Little did I know during the next 9 months how much I would have to give up and how totally different my life would be when Flynn arrived than I ever could have imagined.
when we found out I was pregnant we were living in a two bed rented house with old beams, quirky corners and a leak in the kitchen which caused mould and an infestation of slugs, we had reported the landlord to the environmental health shortly after moving in and he had done the bare minimum work, not long after finding out I was pregnant I also found out we were going to be evicted, we were given 4 weeks to find a new home, after lots of tears and upheaval we found a lovely bungalow not far away, we thought that things were looking up and got all settled in. Moving into a bungalow was a stroke of genius as I developed a condition called SPD which basically meant my hips were in almost constant pain and eventually by the end of my pregnancy I could barely walk and on rare days out i had to rely on a wheelchair or electric scooter.
Everything was great while i was pregnant, except my hips, I never got morning sickness and the worst symptom I got was heartburn towards the end. at 20 weeks it was confirmed I was having a boy and immediately he was Flynn, there was no big decision or discussion he just was!
At 8 months pregnant the unimaginable happened we were told that our landlord was selling our little bungalow and we would have to move, the date they gave us to be out by- 12/07/11 Flynn's due date- 13/07/11! They couldn't have planned it better and since they knew I was pregnant I couldn't even guilt trip them into letting us stay till he arrived, we looked round houses and flats but couldn't shake the worry that it would all just happen again until John's (husband) sister Sarah and her partner Nicola came to us and offered to share their house with us, the single most amazing offer I ever had! we sat down and discussed details and eventually a month before Flynn arrived we moved to Sheffield and started our new life.
I have to say it's the best thing we could have done, not least the money aspects (1/2 price bills yes please!!) but in the early days when I was struggling to move around, couldn't drive and felt isolated there was always someone in the house to cheer me up and if I wanted to be alone we have our own living rooms so can be alone too.
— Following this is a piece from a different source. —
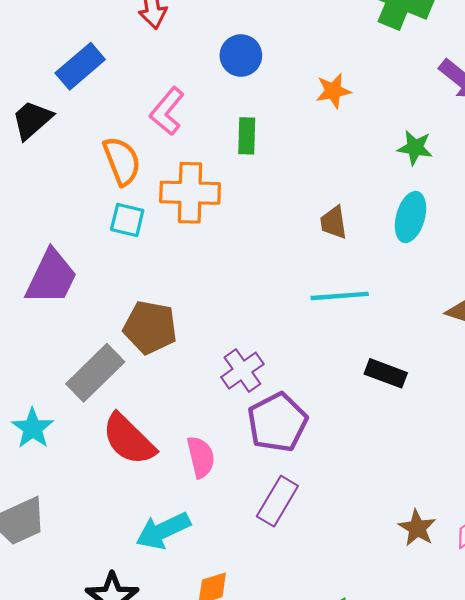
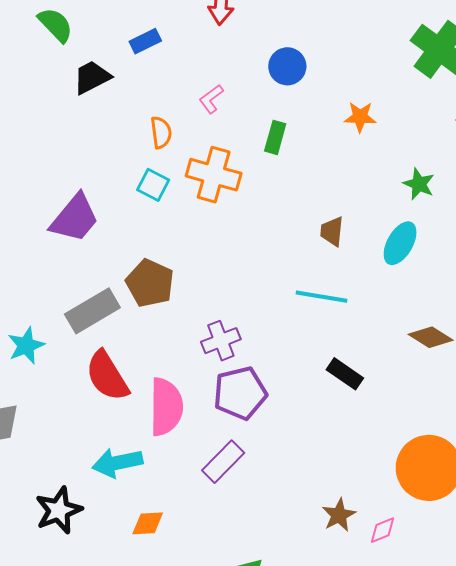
blue rectangle: (80, 66) -> (145, 41), size x0.7
pink L-shape: (167, 111) -> (211, 99), size x0.7
orange semicircle: (122, 161) -> (161, 132), size x0.7
pink semicircle: (201, 457) -> (166, 407), size x1.5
Two days before his due date I got into bed, felt a 'pop' and my water broke, 18 hours, out came Flynn, all pink, noisy and amazing! My birth story can wait for another day, its long and it all went wrong.
I went home the next day and thanks to an amazing support network the last almost 4 months have flown by, Flynn is thriving and I haven't once been Isolated and scared as I could have been if we were living alone and Flynn has the best relationship with his aunties I could possibly hope for.
Life is good and if you can make sense of my ramblings then I'd like to share it with you.